== RECORD EXCERPTS
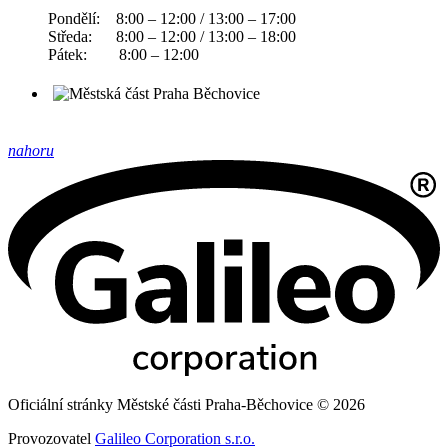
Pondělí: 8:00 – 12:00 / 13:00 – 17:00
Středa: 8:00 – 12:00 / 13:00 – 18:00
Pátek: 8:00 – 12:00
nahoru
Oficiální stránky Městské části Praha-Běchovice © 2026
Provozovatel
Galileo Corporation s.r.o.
====
== RECORD EXCERPTS
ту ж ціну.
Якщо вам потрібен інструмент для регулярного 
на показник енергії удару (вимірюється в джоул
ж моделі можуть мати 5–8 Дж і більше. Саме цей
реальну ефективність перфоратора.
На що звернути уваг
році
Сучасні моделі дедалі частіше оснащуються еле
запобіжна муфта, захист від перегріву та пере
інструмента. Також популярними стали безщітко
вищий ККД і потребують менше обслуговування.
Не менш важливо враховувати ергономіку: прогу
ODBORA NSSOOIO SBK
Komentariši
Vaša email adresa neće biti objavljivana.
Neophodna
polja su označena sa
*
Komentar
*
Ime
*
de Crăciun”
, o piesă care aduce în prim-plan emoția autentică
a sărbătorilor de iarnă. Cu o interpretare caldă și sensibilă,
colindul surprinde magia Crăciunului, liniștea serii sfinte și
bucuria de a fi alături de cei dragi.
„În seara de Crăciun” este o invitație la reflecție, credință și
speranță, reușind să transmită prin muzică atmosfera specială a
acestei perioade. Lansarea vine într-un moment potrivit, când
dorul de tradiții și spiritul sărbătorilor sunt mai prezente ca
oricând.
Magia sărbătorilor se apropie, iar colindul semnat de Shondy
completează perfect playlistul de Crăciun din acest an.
====
- ACTIVITY
Retype exactly the lines above, from the one with "ODBORA NSSOOIO SBK" through the one with "completează perfect playlistul", inclusive.

- ANSWER TO THE PROBLEM
ODBORA NSSOOIO SBK
Komentariši
Vaša email adresa neće biti objavljivana.
Neophodna
polja su označena sa
*
Komentar
*
Ime
*
de Crăciun”
, o piesă care aduce în prim-plan emoția autentică
a sărbătorilor de iarnă. Cu o interpretare caldă și sensibilă,
colindul surprinde magia Crăciunului, liniștea serii sfinte și
bucuria de a fi alături de cei dragi.
„În seara de Crăciun” este o invitație la reflecție, credință și
speranță, reușind să transmită prin muzică atmosfera specială a
acestei perioade. Lansarea vine într-un moment potrivit, când
dorul de tradiții și spiritul sărbătorilor sunt mai prezente ca
oricând.
Magia sărbătorilor se apropie, iar colindul semnat de Shondy
completează perfect playlistul de Crăciun din acest an.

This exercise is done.